TASK INSTRUCTIONS:
Give back exactly the lines of the entries below from the line with "Identify the click" to the line with "Noticias (906, 116)", inclusive, and only those.

RECORDS FOR THIS EXERCISE:
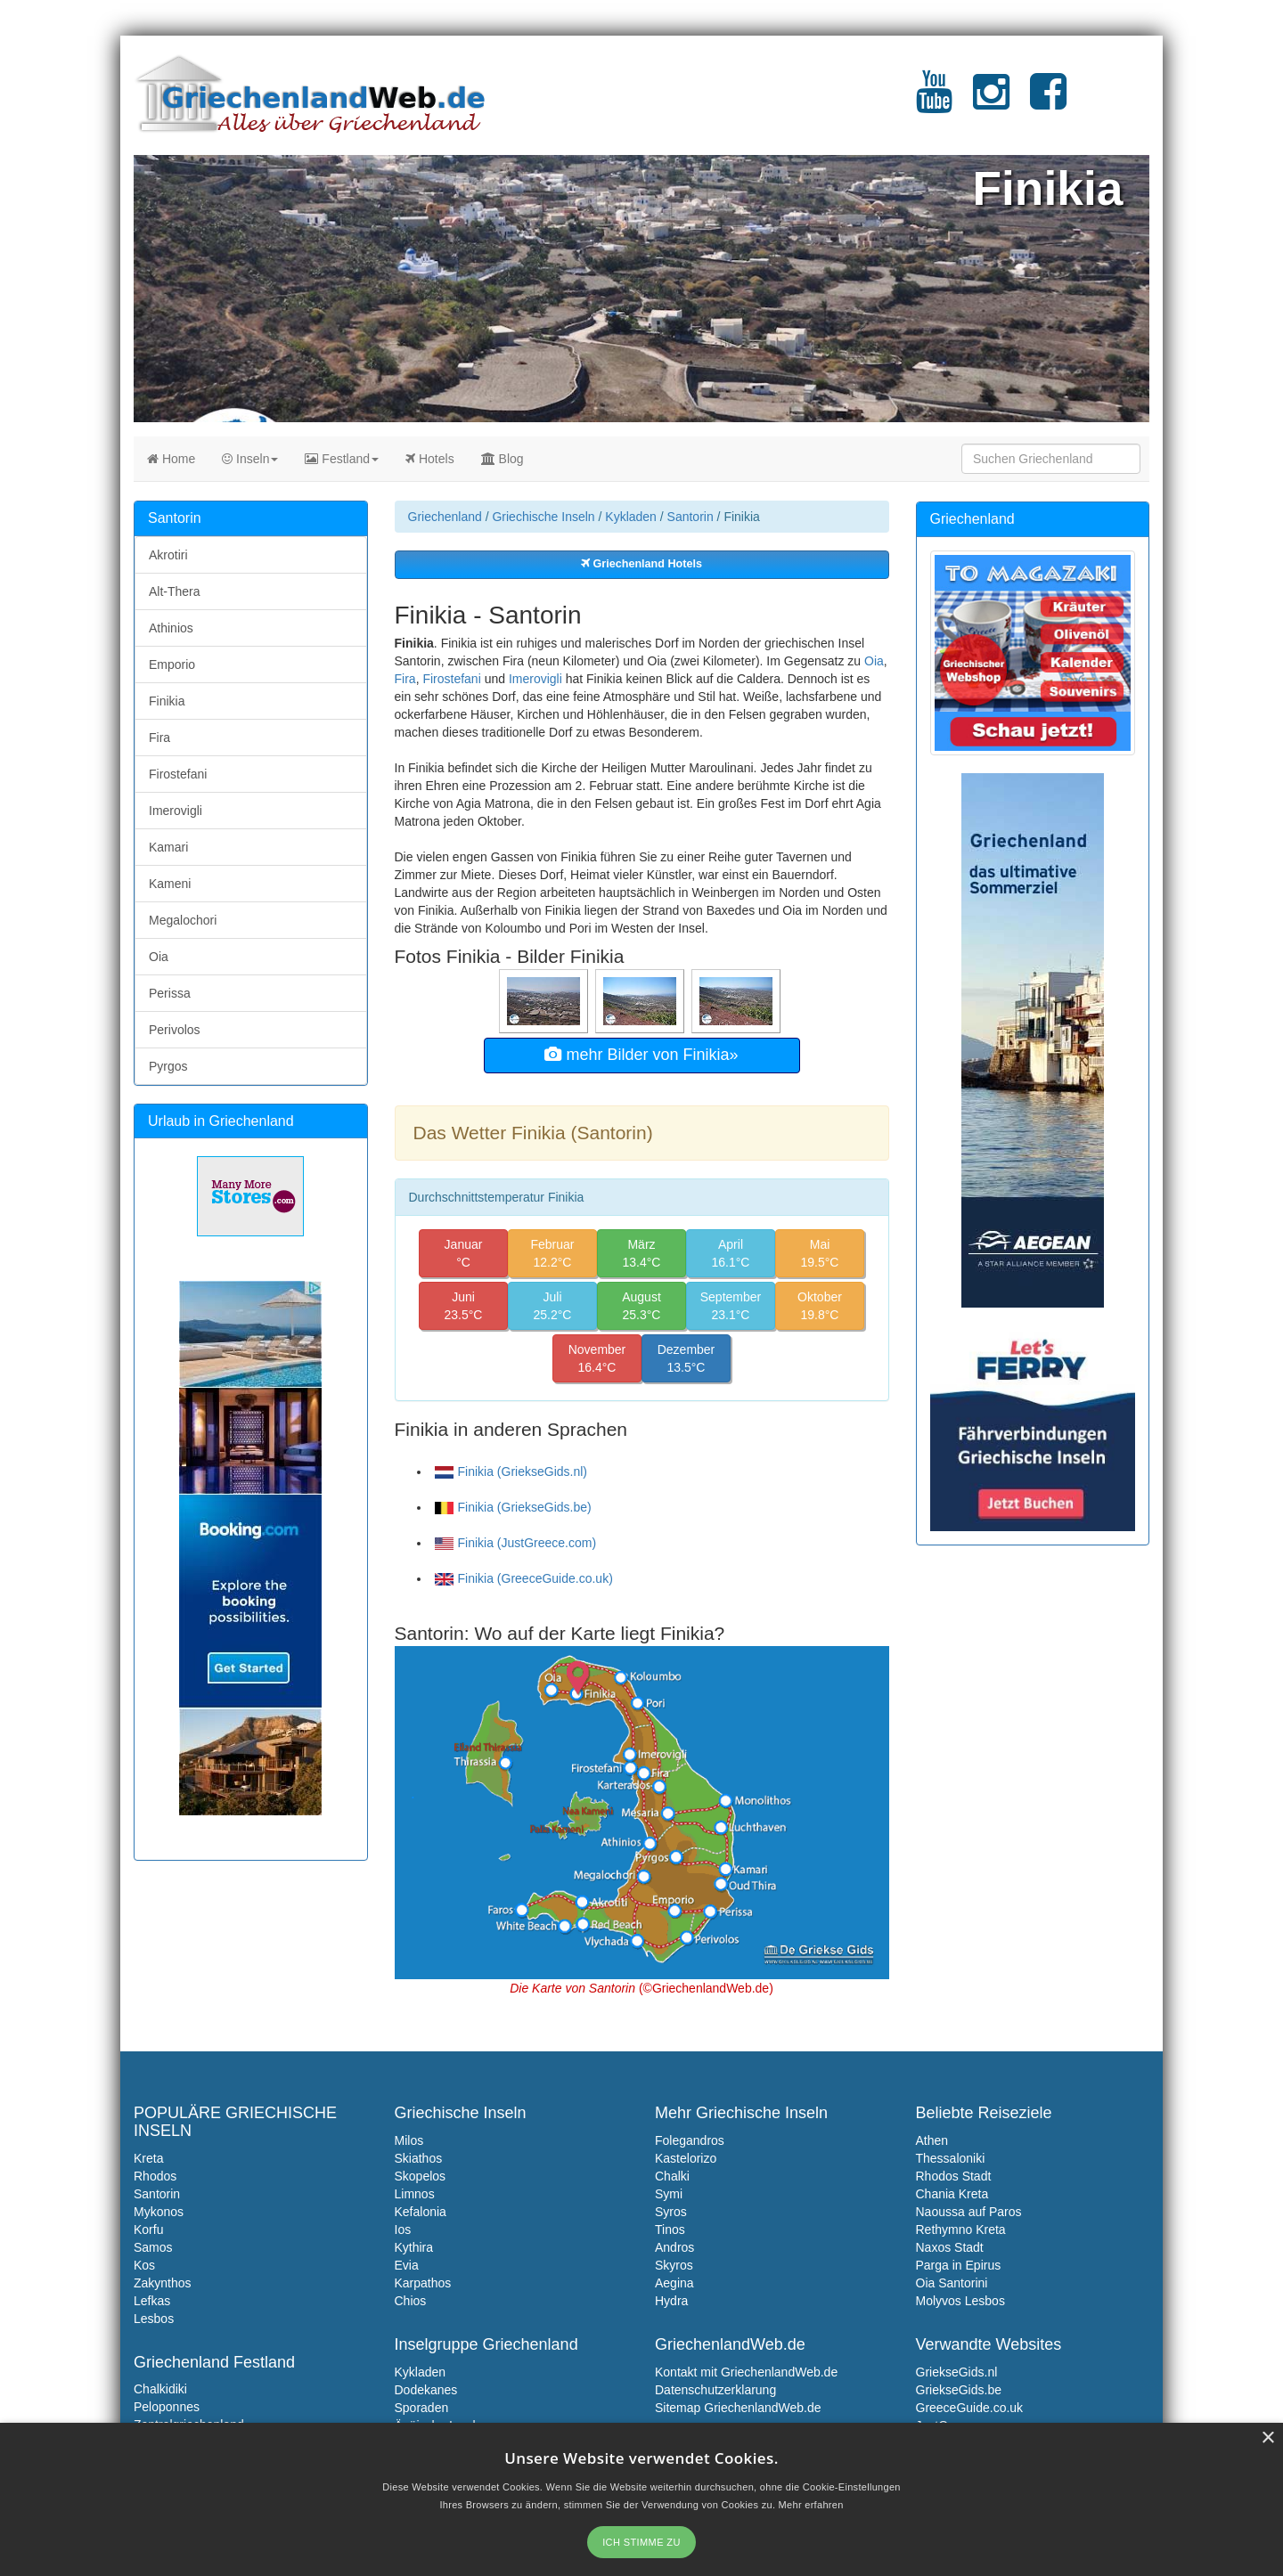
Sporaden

==

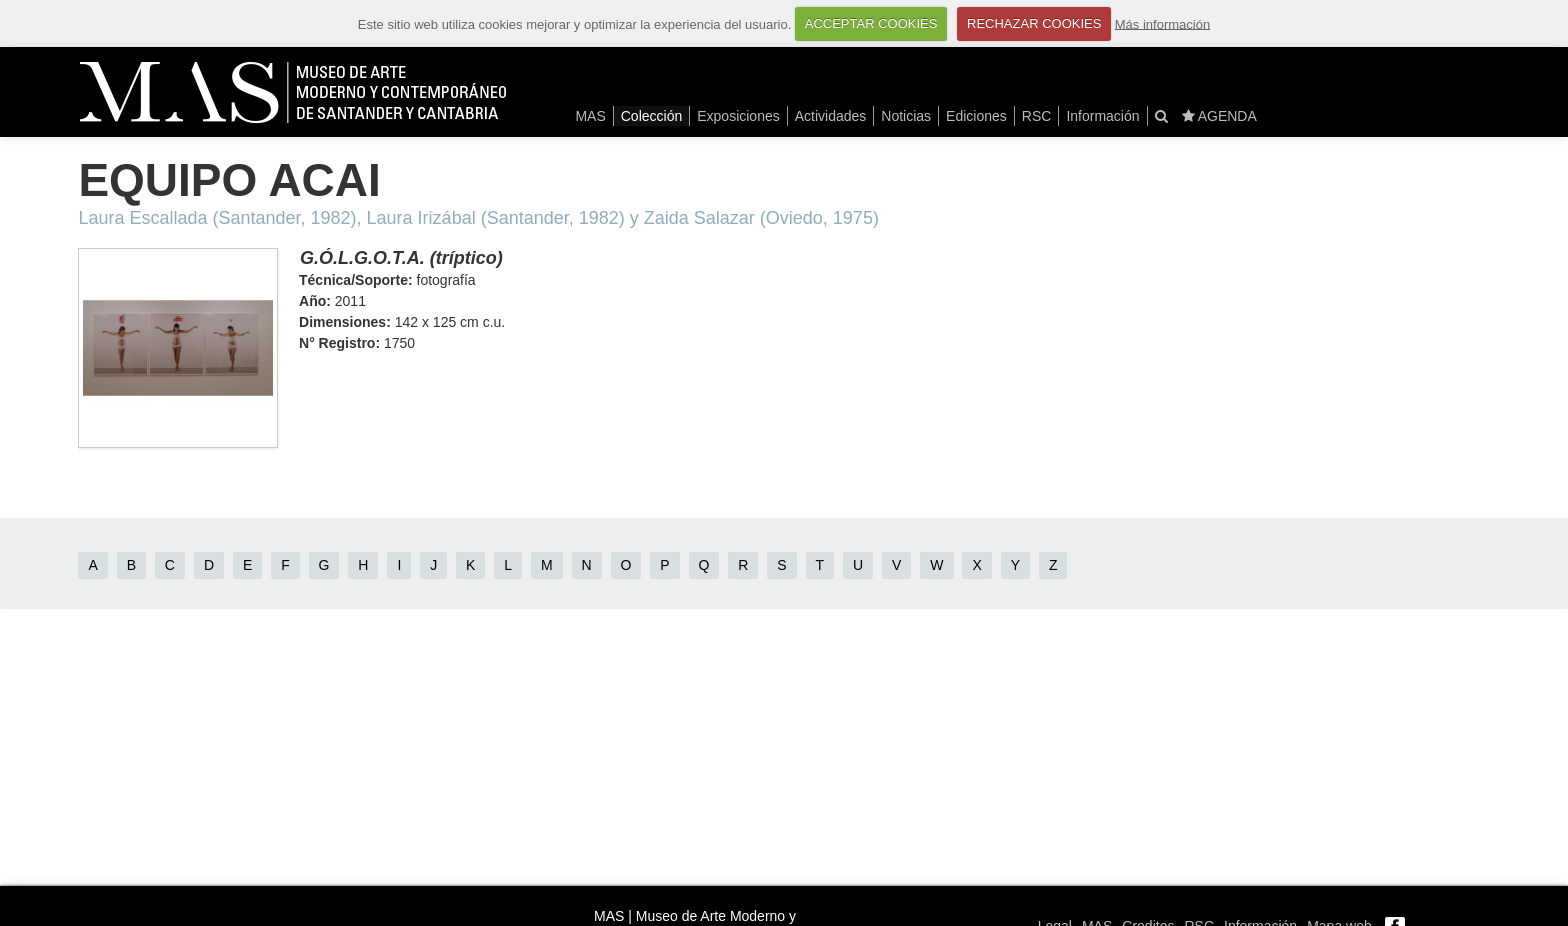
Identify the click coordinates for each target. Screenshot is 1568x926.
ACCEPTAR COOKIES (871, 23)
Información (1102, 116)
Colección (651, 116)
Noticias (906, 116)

RESPONSE TO THE TASK:
Identify the click coordinates for each target. Screenshot is 1568x926.
ACCEPTAR COOKIES (871, 23)
Información (1102, 116)
Colección (651, 116)
Noticias (906, 116)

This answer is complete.